Well, what kinds of students go to these other universities? It is fair to say that the reputation a university garners attracts students with a similar persona. UVA attracts snobs, James Madison attracts party animals and VCU attracts hipsters. This is how it has been and how it will be. But, there is something else at play here and, unfortunately, it partially comes down to grades.
According to College Board, VCU is actually more selective than Virginia Tech by 19 percentage points based on the number of applicants admitted. The catch, of course, is that according to the same set of data 89 percent of Virginia Tech’s incoming freshman held a 3.5 GPA or higher. That figure for VCU is sits at 40 percent.
This means that Virginia Tech is not only admitting students with higher GPAs, but students with higher GPAs are applying in significantly greater volume than VCU.
I’m not one to give much of any credence to the accuracy of the grade point average, but the mainstream of academia does. While I and nobody else should blindly believe that a VCU student couldn’t compete academically or intellectually with a Virginia Tech student, if VCU wants to start surging in more than just student population, it must raise its standards for admission. However, this cannot be done before a cap is placed on admissions acceptances and greater effort and resources are placed in continuing to advance our various schools of study instead of spreading them thin and overwhelmingly them with overcrowded classrooms.
It is rare that I talk to students, especially non-arts ones, and hear that VCU was their absolute first choice. The university is typically dead last. On top of that, many transfer from community colleges after taking the required 30 transferable credits, about one academic year’s worth of courses. Other universities like James Madison typically do not accept students before completing two years at a community college.
Even if VCU raises its admissions standards, how will it get students with marginally higher grade point averages to attend VCU, but more so to live in Richmond? If anyone were here 10 years ago, they would acknowledge that Richmond has come a long way in terms of eradicating crime and beautifying the city into a hip urban setting, not as it was once known to be “one of America’s most dangerous cities.” Despite this, college applicants are not buying into Richmond thus VCU, despite the great changes it has endured.
Maybe a greater barrier in getting more academically diverse students to attend VCU lies in a stronger public relations outreach. That can imply anything from lobbying high schools to, yes, establishing a football team – not to mention the reemergence of this whole hipster subculture the youth have going on.
Closer to the end of my senior year in high school, our newspaper published an issue that listed where each senior would be attending in the fall. Virginia Tech had expectedly garnered more students after the shootings and James Madison always attracted over a dozen of who were prone to parties.
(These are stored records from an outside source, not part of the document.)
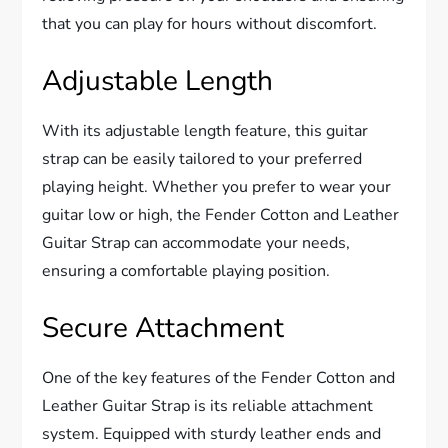
that you can play for hours without discomfort.
Adjustable Length
With its adjustable length feature, this guitar
strap can be easily tailored to your preferred
playing height. Whether you prefer to wear your
guitar low or high, the Fender Cotton and Leather
Guitar Strap can accommodate your needs,
ensuring a comfortable playing position.
Secure Attachment
One of the key features of the Fender Cotton and
Leather Guitar Strap is its reliable attachment
system. Equipped with sturdy leather ends and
VCU, however, had no more than a half dozen students, most of who were involved in the arts.
VCU ought to focus more on what it can do to attract more applicants to its campus. Most of that will certainly include cooperating with the city of Richmond to prove that the city holds greater opportunities in various fields of studying from business to engineering to public policy and that an urban university can attract more students than of whom VCU is accustomed.